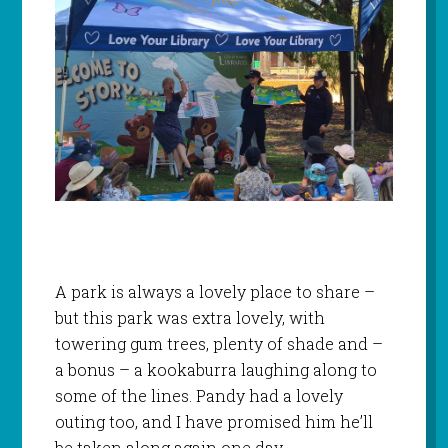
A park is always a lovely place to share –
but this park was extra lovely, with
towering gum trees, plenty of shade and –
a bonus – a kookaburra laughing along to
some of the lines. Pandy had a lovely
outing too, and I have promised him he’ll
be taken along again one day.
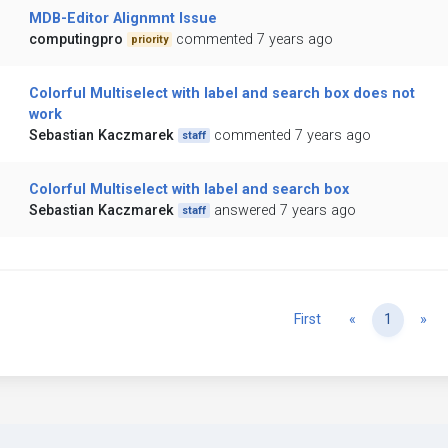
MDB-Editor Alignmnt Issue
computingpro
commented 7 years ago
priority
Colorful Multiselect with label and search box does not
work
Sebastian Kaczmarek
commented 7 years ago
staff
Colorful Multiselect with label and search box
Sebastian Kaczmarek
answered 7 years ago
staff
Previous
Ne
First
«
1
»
::::::::::
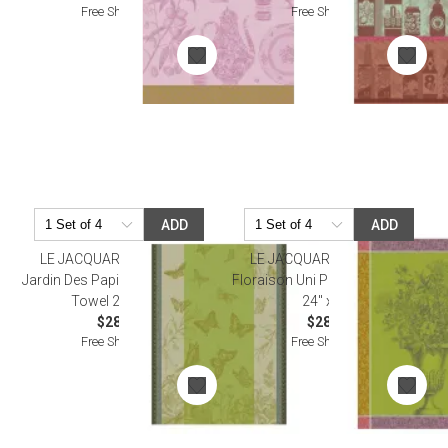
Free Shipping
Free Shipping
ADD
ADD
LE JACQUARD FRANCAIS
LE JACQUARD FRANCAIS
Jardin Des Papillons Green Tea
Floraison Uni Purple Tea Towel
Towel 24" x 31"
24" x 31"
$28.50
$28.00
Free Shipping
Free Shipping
::::::::::
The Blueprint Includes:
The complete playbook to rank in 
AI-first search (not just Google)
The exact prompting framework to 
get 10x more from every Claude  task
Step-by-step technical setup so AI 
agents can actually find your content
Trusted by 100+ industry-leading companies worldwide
::::::::::
BRIEF: Check the data for the word "Multiselect" and pull out the lines that have it.

ANSWER BOX:
Colorful Multiselect with label and search box does not
Colorful Multiselect with label and search box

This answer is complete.